Schön!hauser für die Menschen – was soll das denn nun schon wieder? Ist doch jetzt schon alles voller Menschen…?
So viele sind es gar nicht – sie müssen sich aber auf schmalem Raum drängeln – besonders gut zu beobachten an Orten wie dem S+U-Bahnhof Schönhauser Allee vor dem Einkaufszentrum Arkaden. Zu Fuß und mit dem Rad, ein heilloses Durcheinander.
Warum ist es auf dem Gehweg so eng? Jenseits der Bordsteinkanten ist viel Platz: drei Autospuren, eine davon darf alle 10 min auch mal die Tram benutzen. Das war der Auslöser für die Frage an das Planungsbüro Gehl architects 2015: wie könnte man die Straße als Angebot für die Menschen gestalten?

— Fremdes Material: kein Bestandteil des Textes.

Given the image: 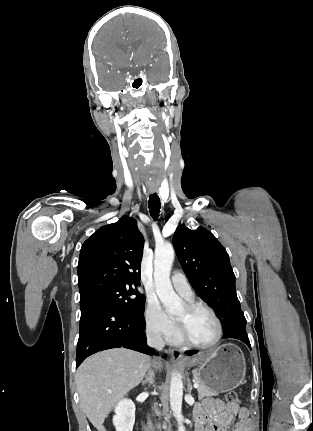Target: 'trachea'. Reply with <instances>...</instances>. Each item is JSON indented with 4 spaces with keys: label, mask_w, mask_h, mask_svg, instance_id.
<instances>
[{
    "label": "trachea",
    "mask_w": 313,
    "mask_h": 431,
    "mask_svg": "<svg viewBox=\"0 0 313 431\" xmlns=\"http://www.w3.org/2000/svg\"><path fill=\"white\" fill-rule=\"evenodd\" d=\"M160 198L154 193L149 196V212L152 218L157 219L160 213Z\"/></svg>",
    "instance_id": "1"
}]
</instances>
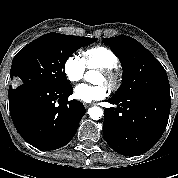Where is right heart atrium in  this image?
Here are the masks:
<instances>
[{
	"instance_id": "1",
	"label": "right heart atrium",
	"mask_w": 178,
	"mask_h": 178,
	"mask_svg": "<svg viewBox=\"0 0 178 178\" xmlns=\"http://www.w3.org/2000/svg\"><path fill=\"white\" fill-rule=\"evenodd\" d=\"M63 69L66 78L70 82L76 83L83 78L86 67L81 59L72 55L65 60Z\"/></svg>"
}]
</instances>
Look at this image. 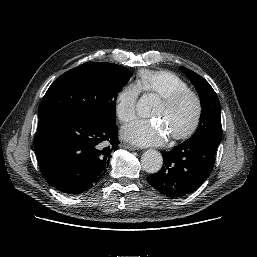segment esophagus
Listing matches in <instances>:
<instances>
[{
  "label": "esophagus",
  "mask_w": 257,
  "mask_h": 257,
  "mask_svg": "<svg viewBox=\"0 0 257 257\" xmlns=\"http://www.w3.org/2000/svg\"><path fill=\"white\" fill-rule=\"evenodd\" d=\"M123 146H124L126 149H129V150H137V147L134 146V145L124 144Z\"/></svg>",
  "instance_id": "1"
}]
</instances>
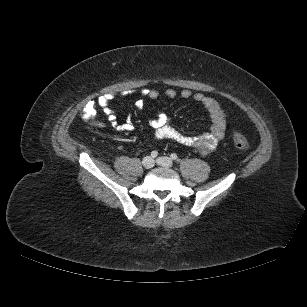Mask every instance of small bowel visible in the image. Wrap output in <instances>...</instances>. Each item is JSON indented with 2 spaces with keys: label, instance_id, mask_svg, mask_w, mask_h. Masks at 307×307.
Returning <instances> with one entry per match:
<instances>
[{
  "label": "small bowel",
  "instance_id": "1",
  "mask_svg": "<svg viewBox=\"0 0 307 307\" xmlns=\"http://www.w3.org/2000/svg\"><path fill=\"white\" fill-rule=\"evenodd\" d=\"M140 95L141 97L135 101V106L139 110H143L145 99L153 101L156 100L160 94L157 90L144 89L141 91ZM164 95L169 99H174L177 96V92L174 89H167ZM180 96L183 99L192 98L207 111L211 121L208 132L198 136L185 135L173 127L170 123V119L162 112H158L155 117L148 119V124L153 129L156 138L172 140L185 146L194 147L202 154H207L214 150L225 136L227 128L225 112L215 99L205 96L202 93H192L190 90L184 89L180 92ZM112 98L113 96L111 94L101 95L97 98V104L114 129L123 132L132 131L133 124L130 118L124 123L118 122L116 113L110 107ZM99 126L102 127L103 124L100 123Z\"/></svg>",
  "mask_w": 307,
  "mask_h": 307
}]
</instances>
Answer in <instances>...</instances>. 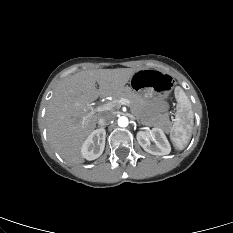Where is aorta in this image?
<instances>
[{
    "mask_svg": "<svg viewBox=\"0 0 233 233\" xmlns=\"http://www.w3.org/2000/svg\"><path fill=\"white\" fill-rule=\"evenodd\" d=\"M128 124H129V120H128L127 117L121 116V117L118 118V125L120 127H127Z\"/></svg>",
    "mask_w": 233,
    "mask_h": 233,
    "instance_id": "aorta-1",
    "label": "aorta"
}]
</instances>
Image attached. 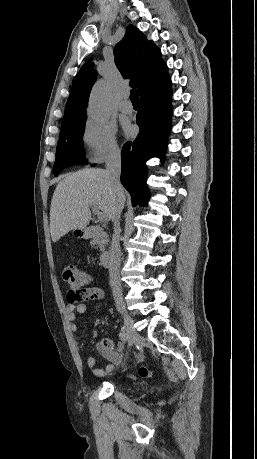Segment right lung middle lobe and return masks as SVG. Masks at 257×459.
I'll return each instance as SVG.
<instances>
[{
    "label": "right lung middle lobe",
    "mask_w": 257,
    "mask_h": 459,
    "mask_svg": "<svg viewBox=\"0 0 257 459\" xmlns=\"http://www.w3.org/2000/svg\"><path fill=\"white\" fill-rule=\"evenodd\" d=\"M85 121L59 135L56 149V160L53 166L54 174L70 166L87 164L83 151V133Z\"/></svg>",
    "instance_id": "right-lung-middle-lobe-1"
}]
</instances>
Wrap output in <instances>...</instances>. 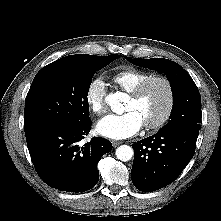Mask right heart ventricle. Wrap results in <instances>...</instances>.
Listing matches in <instances>:
<instances>
[{"instance_id": "e07e8e85", "label": "right heart ventricle", "mask_w": 221, "mask_h": 221, "mask_svg": "<svg viewBox=\"0 0 221 221\" xmlns=\"http://www.w3.org/2000/svg\"><path fill=\"white\" fill-rule=\"evenodd\" d=\"M151 75L135 67H126L114 74L112 81L122 91L130 93L140 82Z\"/></svg>"}]
</instances>
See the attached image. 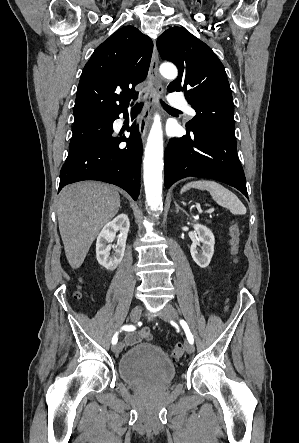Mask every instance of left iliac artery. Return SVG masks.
<instances>
[{
  "label": "left iliac artery",
  "mask_w": 299,
  "mask_h": 443,
  "mask_svg": "<svg viewBox=\"0 0 299 443\" xmlns=\"http://www.w3.org/2000/svg\"><path fill=\"white\" fill-rule=\"evenodd\" d=\"M180 324H181L182 328L184 329V331H185V333H186V336H187L188 341H189L191 344H193V342H194V338H193V335H192V333H191V331H190V329H189L187 323H186L184 320H180Z\"/></svg>",
  "instance_id": "1"
}]
</instances>
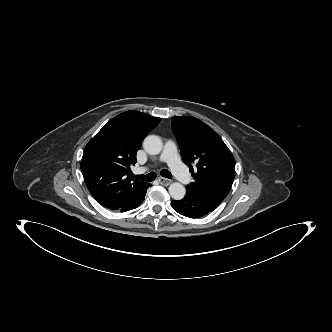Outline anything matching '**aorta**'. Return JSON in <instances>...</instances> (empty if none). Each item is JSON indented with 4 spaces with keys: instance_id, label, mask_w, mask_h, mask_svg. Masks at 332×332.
<instances>
[{
    "instance_id": "aorta-1",
    "label": "aorta",
    "mask_w": 332,
    "mask_h": 332,
    "mask_svg": "<svg viewBox=\"0 0 332 332\" xmlns=\"http://www.w3.org/2000/svg\"><path fill=\"white\" fill-rule=\"evenodd\" d=\"M143 147L148 154L157 155L163 148V142L159 136L148 135L143 141ZM169 194L174 200H181L186 194V189L182 184L174 182L169 186Z\"/></svg>"
}]
</instances>
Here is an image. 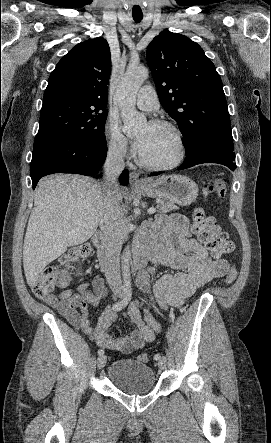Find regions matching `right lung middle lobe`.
<instances>
[{"label":"right lung middle lobe","mask_w":271,"mask_h":443,"mask_svg":"<svg viewBox=\"0 0 271 443\" xmlns=\"http://www.w3.org/2000/svg\"><path fill=\"white\" fill-rule=\"evenodd\" d=\"M106 106L70 99L43 103L34 147L50 138L91 143L104 139Z\"/></svg>","instance_id":"1"}]
</instances>
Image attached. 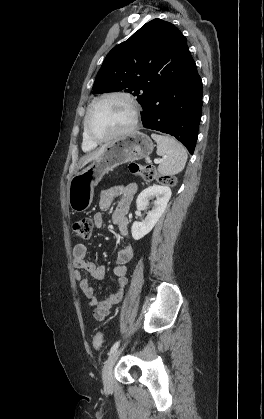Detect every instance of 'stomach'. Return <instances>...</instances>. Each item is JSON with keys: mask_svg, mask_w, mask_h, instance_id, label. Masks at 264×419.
<instances>
[{"mask_svg": "<svg viewBox=\"0 0 264 419\" xmlns=\"http://www.w3.org/2000/svg\"><path fill=\"white\" fill-rule=\"evenodd\" d=\"M153 148L151 139L138 131L109 142L98 158L70 180L67 195L71 210L83 212L88 209L94 187L106 173L121 164L148 157Z\"/></svg>", "mask_w": 264, "mask_h": 419, "instance_id": "stomach-1", "label": "stomach"}]
</instances>
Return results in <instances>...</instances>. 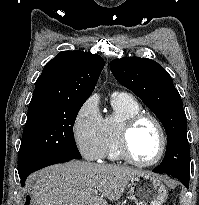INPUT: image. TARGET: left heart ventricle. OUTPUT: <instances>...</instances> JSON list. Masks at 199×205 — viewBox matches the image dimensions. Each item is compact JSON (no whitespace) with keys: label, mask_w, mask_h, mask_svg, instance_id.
I'll return each mask as SVG.
<instances>
[{"label":"left heart ventricle","mask_w":199,"mask_h":205,"mask_svg":"<svg viewBox=\"0 0 199 205\" xmlns=\"http://www.w3.org/2000/svg\"><path fill=\"white\" fill-rule=\"evenodd\" d=\"M160 149V137L156 126L150 121H142L132 130L130 150L141 162L153 160Z\"/></svg>","instance_id":"obj_1"}]
</instances>
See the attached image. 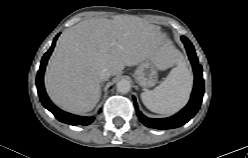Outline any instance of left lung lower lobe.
I'll return each instance as SVG.
<instances>
[{
	"label": "left lung lower lobe",
	"instance_id": "left-lung-lower-lobe-1",
	"mask_svg": "<svg viewBox=\"0 0 248 158\" xmlns=\"http://www.w3.org/2000/svg\"><path fill=\"white\" fill-rule=\"evenodd\" d=\"M181 39L185 45L186 51L188 53L194 71V88L191 95V99L184 109H182L177 114L168 118L151 119V118H147L146 116H144L142 113L139 112L138 116L140 120L145 126L149 128L163 130V129H172V128L180 127L185 123H187L192 117H194V115L197 113V111L200 108L202 97L204 94L202 67L198 63V59L195 54V50L192 43L185 36H182ZM134 104L137 107L135 99H134Z\"/></svg>",
	"mask_w": 248,
	"mask_h": 158
}]
</instances>
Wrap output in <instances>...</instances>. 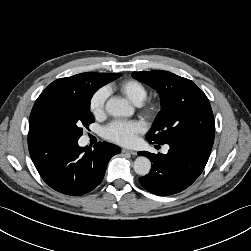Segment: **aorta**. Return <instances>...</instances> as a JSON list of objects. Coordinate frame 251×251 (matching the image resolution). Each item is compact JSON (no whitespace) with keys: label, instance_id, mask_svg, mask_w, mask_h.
<instances>
[{"label":"aorta","instance_id":"762f6f07","mask_svg":"<svg viewBox=\"0 0 251 251\" xmlns=\"http://www.w3.org/2000/svg\"><path fill=\"white\" fill-rule=\"evenodd\" d=\"M106 111L114 117H129L134 112L132 106L122 99H109L106 103ZM133 168L136 174L145 176L150 172L151 162L148 158L140 156L135 159Z\"/></svg>","mask_w":251,"mask_h":251}]
</instances>
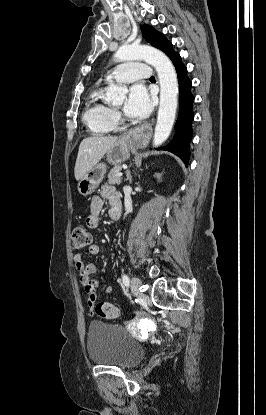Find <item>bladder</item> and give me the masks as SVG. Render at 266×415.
<instances>
[{"instance_id":"31cf9c89","label":"bladder","mask_w":266,"mask_h":415,"mask_svg":"<svg viewBox=\"0 0 266 415\" xmlns=\"http://www.w3.org/2000/svg\"><path fill=\"white\" fill-rule=\"evenodd\" d=\"M87 352L94 364L133 368L144 357L142 345L123 327L94 321L89 325Z\"/></svg>"}]
</instances>
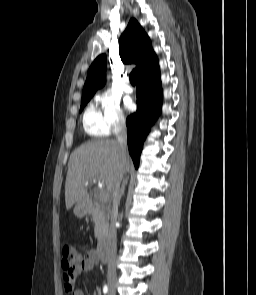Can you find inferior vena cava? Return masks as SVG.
I'll return each instance as SVG.
<instances>
[{
  "label": "inferior vena cava",
  "instance_id": "1",
  "mask_svg": "<svg viewBox=\"0 0 256 295\" xmlns=\"http://www.w3.org/2000/svg\"><path fill=\"white\" fill-rule=\"evenodd\" d=\"M115 135L117 143L119 144L121 164H119V171H117V178L110 190L112 198V208L110 210L111 222L108 237V272L115 273V257L117 249V236L115 223L118 216V205L120 203V184L123 177L128 174L129 162L127 156V128L125 120L121 119L115 127Z\"/></svg>",
  "mask_w": 256,
  "mask_h": 295
}]
</instances>
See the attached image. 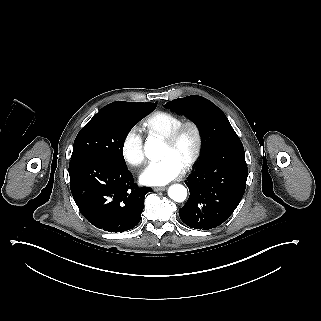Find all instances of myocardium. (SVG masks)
<instances>
[{"instance_id":"obj_1","label":"myocardium","mask_w":321,"mask_h":321,"mask_svg":"<svg viewBox=\"0 0 321 321\" xmlns=\"http://www.w3.org/2000/svg\"><path fill=\"white\" fill-rule=\"evenodd\" d=\"M187 130H192L195 135V145L187 158L184 164V171L191 170L194 165L197 163L199 158L201 157L203 151V132L200 125L193 120H188L182 122L175 129H173L169 134L163 135L162 139L171 145L173 148H177L184 133Z\"/></svg>"}]
</instances>
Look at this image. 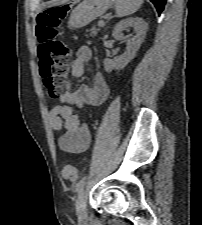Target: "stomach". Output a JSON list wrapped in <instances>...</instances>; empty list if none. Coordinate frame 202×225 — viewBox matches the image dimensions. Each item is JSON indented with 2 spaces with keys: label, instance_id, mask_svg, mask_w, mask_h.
I'll use <instances>...</instances> for the list:
<instances>
[{
  "label": "stomach",
  "instance_id": "1",
  "mask_svg": "<svg viewBox=\"0 0 202 225\" xmlns=\"http://www.w3.org/2000/svg\"><path fill=\"white\" fill-rule=\"evenodd\" d=\"M114 0H84L72 9L68 28L77 29L88 25L102 16L112 5Z\"/></svg>",
  "mask_w": 202,
  "mask_h": 225
}]
</instances>
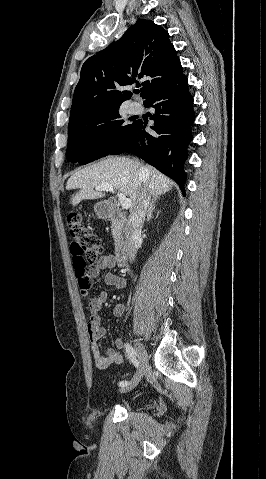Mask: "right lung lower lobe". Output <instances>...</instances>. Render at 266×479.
I'll return each mask as SVG.
<instances>
[{
  "instance_id": "1",
  "label": "right lung lower lobe",
  "mask_w": 266,
  "mask_h": 479,
  "mask_svg": "<svg viewBox=\"0 0 266 479\" xmlns=\"http://www.w3.org/2000/svg\"><path fill=\"white\" fill-rule=\"evenodd\" d=\"M143 103L145 107L155 108L150 117L154 120L151 129L155 132L147 133L146 123L134 121L131 130L110 155L135 154L172 178L184 192L183 164L187 159V145L192 140L191 124L195 120L186 76L182 74L158 88Z\"/></svg>"
}]
</instances>
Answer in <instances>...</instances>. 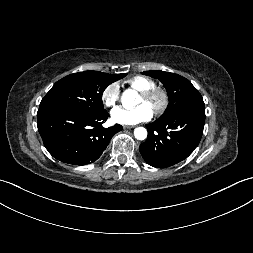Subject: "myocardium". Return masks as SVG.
<instances>
[{"mask_svg": "<svg viewBox=\"0 0 253 253\" xmlns=\"http://www.w3.org/2000/svg\"><path fill=\"white\" fill-rule=\"evenodd\" d=\"M140 95L146 102L151 104L153 112L157 115L163 113L169 104L168 93L160 86H153L147 90L141 91Z\"/></svg>", "mask_w": 253, "mask_h": 253, "instance_id": "f54148a6", "label": "myocardium"}]
</instances>
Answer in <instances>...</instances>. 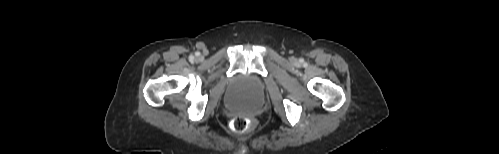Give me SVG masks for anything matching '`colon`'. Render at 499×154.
<instances>
[{
  "mask_svg": "<svg viewBox=\"0 0 499 154\" xmlns=\"http://www.w3.org/2000/svg\"><path fill=\"white\" fill-rule=\"evenodd\" d=\"M233 130L237 132H243L251 126V122L241 116L235 117L231 122Z\"/></svg>",
  "mask_w": 499,
  "mask_h": 154,
  "instance_id": "obj_1",
  "label": "colon"
}]
</instances>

Deren radikalster Entwurf verbannte sämtlichen Autoverkehr auf die Westseite der Schönhauser, dort stünden neben dem bestehenden Tramgleis eine Autospur pro Richtung zur Verfügung. So würde zwischen Stargarder und Wichertstraße die gesamte östliche Fahrbahn frei, die man zwischen der Tram, dem Fuß- und Radverkehr aufteilen könnte.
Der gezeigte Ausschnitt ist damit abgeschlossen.